Americans Cutting Back on Drugs and Doctor Visits

By Katie Thomas for the New York Times

Patients cut back on prescription drugs and doctor visits last year, a sign that many Americans are still struggling to pay for health care, according to a study released Wednesday by a health industry research group.

The report, issued by the IMS Institute for Healthcare Informatics, said 2011 was also a breakthrough year for the drug industry, which introduced 34 new medicines, the most in a decade, to treat diseases including cancer, multiple sclerosis, hepatitis C and others.

The number of prescriptions issued to patients declined by 1.1 percent compared with 2010, and visits to the doctor fell by 4.7 percent, the report said. Visits to the emergency room, by contrast, increased by 7.4 percent in 2011, an increase that the report’s authors said was linked to the loss of health insurance resulting from long-term unemployment.

Michael Kleinrock, director of research development at the institute, which consults for the drug industry, said his research showed that some people with health insurance at the start of the recession actually increased their visits to the doctor out of fear they were about to lose insurance.

But as the economy has failed to strongly recover, “we’re now seeing more people reset their expectations about how often they will use medicine,” he said.

The study found that older Americans, in particular, used fewer medicines: prescriptions for patients 65 and older declined by 3.1 percent last year. The biggest declines were in prescriptions to treat high blood pressure and osteoporosis, according to the report. Mr. Kleinrock said older Americans appeared to be rationing their care as they struggled to pay rising bills on fixed incomes.

“We’re reaching a tipping point where patients will actually take that increased cost and use less medicine,” he said.

Older Americans used fewer prescription drugs even as their out-of-pocket costs fell, the study found.

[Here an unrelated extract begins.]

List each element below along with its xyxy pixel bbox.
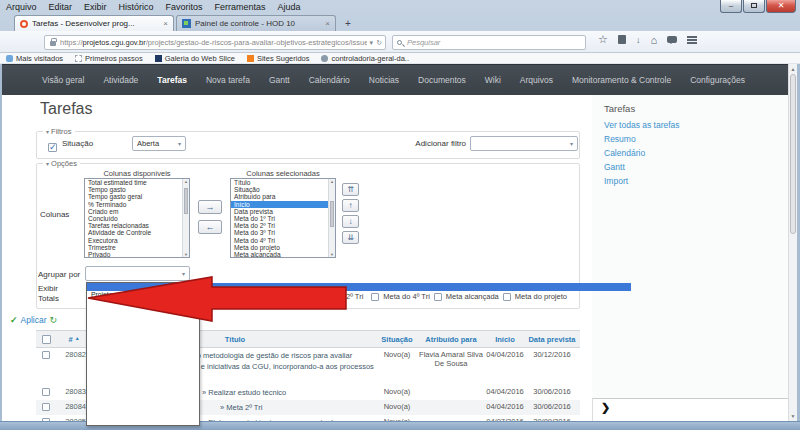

The total out-of-pocket spending on medicines dropped to $9.7 billion, from $11.5 billion in 2010, for those enrolled in the Medicare Part D prescription drug program, available to people 65 and older.

The average co-payment for Medicare Part D recipients fell by $2.66, to $23.31. The report attributed the lower costs to Medicare Part D drug subsidies that began taking effect in 2010 as part of the new health care law.

Leigh Purvis, a senior strategic policy adviser who studies drug prices for the AARP, noted that the drugs that older patients seemed to be cutting back on, including those to treat high blood pressure and cholesterol, “are drugs where you don’t necessarily develop symptoms when you stop taking them.” As a result, she said, some patients may view such drugs as expendable.

She also noted that while the overall cost had decreased as more Americans took generic drugs, the prices for brand-name drugs had jumped in recent years, driving up costs for people with medical conditions that require them to take drugs without a generic equivalent.

Even as fewer Americans were using prescription drugs, the opposite was true for young adults aged 19 to 25. Prescriptions for those patients rose by 2 percent compared with 2010, a change that Mr. Kleinrock said was because the health care law allowed adult children under 26 to be covered by their parents’ health care plan.

The federal government has estimated that 2.5 million people have taken advantage of that benefit, which took effect in September 2010. The IMS study found that the biggest increases among young adults were for antidepressants and drugs to treat attention deficit hyperactivity disorder.

The report also found that several important new medicines were introduced in 2011, including those that improve care for people with hepatitis C, multiple sclerosis and several types of cancer. All told, the report found, the new treatments could help an estimated 2.5 million people who are newly diagnosed with medical conditions each year, and about 20 million people who currently live with the diseases.